Top of Available data

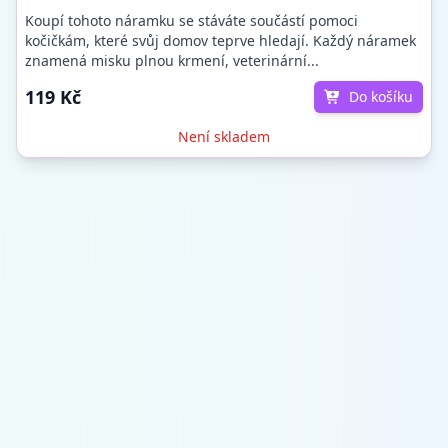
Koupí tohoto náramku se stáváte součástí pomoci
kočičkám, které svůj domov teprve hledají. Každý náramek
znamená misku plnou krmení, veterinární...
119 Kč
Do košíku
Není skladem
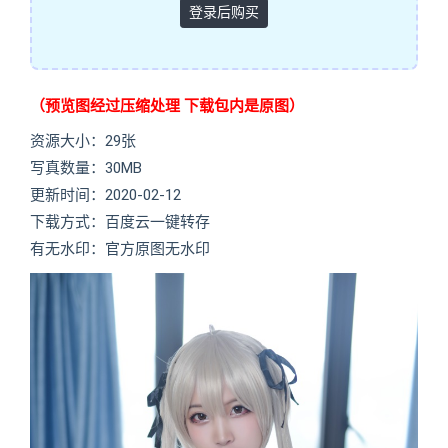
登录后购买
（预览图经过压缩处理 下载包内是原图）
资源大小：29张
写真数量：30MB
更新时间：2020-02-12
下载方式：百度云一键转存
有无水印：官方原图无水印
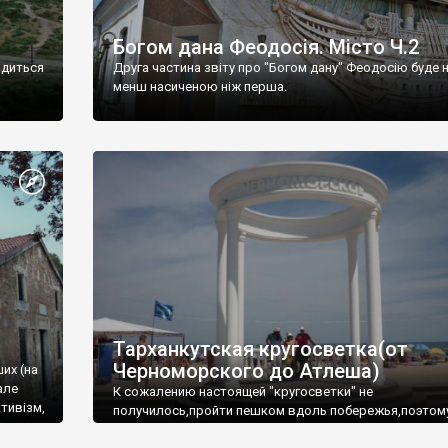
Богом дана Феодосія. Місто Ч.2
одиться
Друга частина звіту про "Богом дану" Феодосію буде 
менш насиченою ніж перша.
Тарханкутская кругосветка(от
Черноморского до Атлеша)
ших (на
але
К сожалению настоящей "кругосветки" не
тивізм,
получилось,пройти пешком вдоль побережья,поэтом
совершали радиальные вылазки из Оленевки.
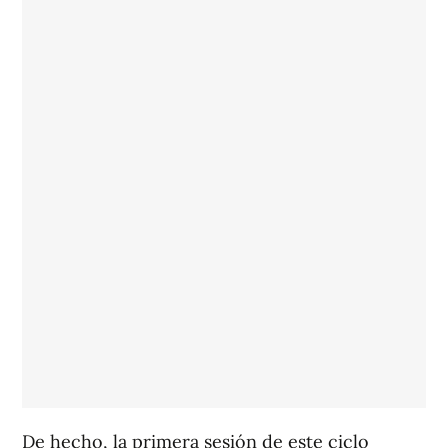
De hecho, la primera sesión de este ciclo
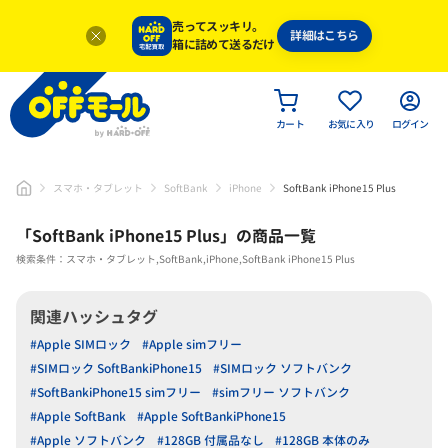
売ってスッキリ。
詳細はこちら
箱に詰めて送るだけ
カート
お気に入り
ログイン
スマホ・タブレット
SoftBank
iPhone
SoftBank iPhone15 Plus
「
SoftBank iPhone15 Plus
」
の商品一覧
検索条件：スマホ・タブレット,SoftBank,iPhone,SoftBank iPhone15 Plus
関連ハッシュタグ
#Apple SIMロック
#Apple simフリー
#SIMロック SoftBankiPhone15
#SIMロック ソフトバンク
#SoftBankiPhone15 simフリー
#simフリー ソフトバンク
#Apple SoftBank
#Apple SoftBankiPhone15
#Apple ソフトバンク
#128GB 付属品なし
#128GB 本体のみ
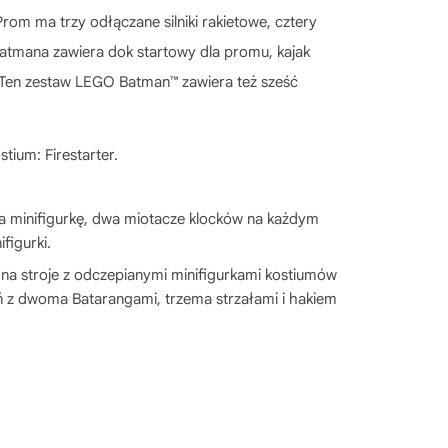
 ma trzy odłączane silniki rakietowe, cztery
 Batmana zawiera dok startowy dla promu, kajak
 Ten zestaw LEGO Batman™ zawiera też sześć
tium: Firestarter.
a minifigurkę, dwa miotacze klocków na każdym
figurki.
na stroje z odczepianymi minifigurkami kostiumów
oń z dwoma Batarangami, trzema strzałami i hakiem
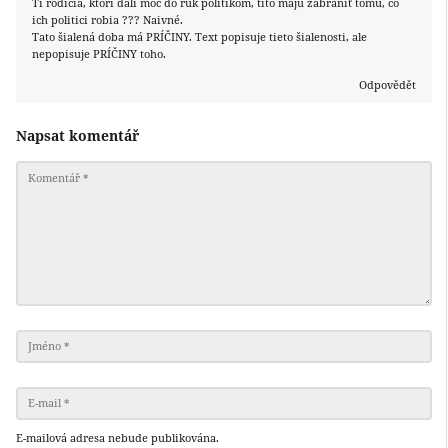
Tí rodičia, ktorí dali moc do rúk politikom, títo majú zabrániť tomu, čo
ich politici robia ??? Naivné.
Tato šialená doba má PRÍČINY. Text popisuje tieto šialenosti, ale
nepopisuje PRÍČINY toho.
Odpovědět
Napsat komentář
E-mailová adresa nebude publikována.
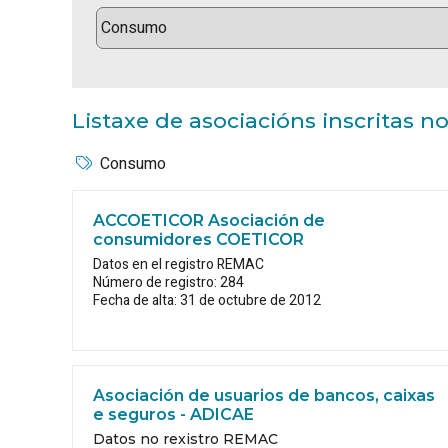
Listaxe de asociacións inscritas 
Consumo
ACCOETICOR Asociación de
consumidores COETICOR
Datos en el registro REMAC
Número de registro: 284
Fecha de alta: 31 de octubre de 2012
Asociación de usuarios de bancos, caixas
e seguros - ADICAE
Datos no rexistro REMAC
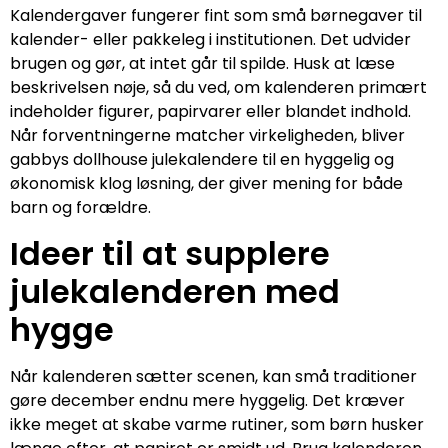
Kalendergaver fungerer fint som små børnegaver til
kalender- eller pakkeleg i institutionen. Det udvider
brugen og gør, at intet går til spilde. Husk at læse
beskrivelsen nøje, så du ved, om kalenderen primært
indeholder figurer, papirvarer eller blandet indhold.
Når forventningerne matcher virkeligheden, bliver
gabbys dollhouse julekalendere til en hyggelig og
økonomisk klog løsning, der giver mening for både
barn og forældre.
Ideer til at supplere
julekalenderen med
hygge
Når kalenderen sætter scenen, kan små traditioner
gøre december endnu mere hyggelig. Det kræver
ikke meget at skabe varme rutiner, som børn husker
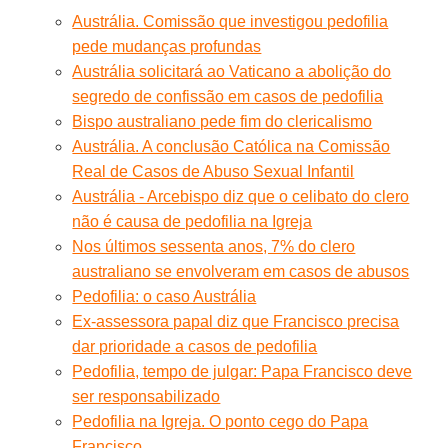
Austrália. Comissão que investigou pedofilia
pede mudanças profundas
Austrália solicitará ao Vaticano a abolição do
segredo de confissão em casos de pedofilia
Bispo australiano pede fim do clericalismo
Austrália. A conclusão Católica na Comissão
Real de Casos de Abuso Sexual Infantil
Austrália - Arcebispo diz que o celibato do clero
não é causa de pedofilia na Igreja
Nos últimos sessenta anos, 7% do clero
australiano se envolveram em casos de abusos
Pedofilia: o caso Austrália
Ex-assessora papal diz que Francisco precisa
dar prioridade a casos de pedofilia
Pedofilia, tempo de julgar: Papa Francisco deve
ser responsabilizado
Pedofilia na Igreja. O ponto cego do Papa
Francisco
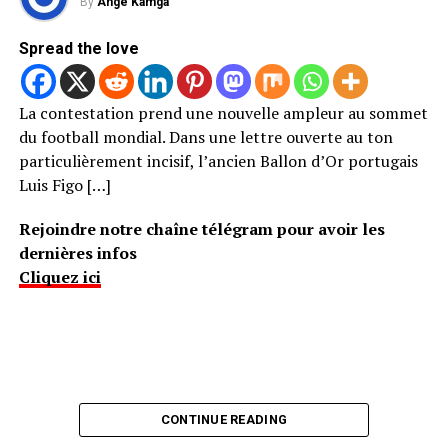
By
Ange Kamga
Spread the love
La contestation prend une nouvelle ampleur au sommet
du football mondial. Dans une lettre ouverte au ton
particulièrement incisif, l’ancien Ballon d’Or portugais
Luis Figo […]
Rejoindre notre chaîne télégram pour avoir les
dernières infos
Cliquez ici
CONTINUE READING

Bottom of Available data

Prompt — State the number of lines above that hold the word "simフリー", and say nothing else.

Task result — 3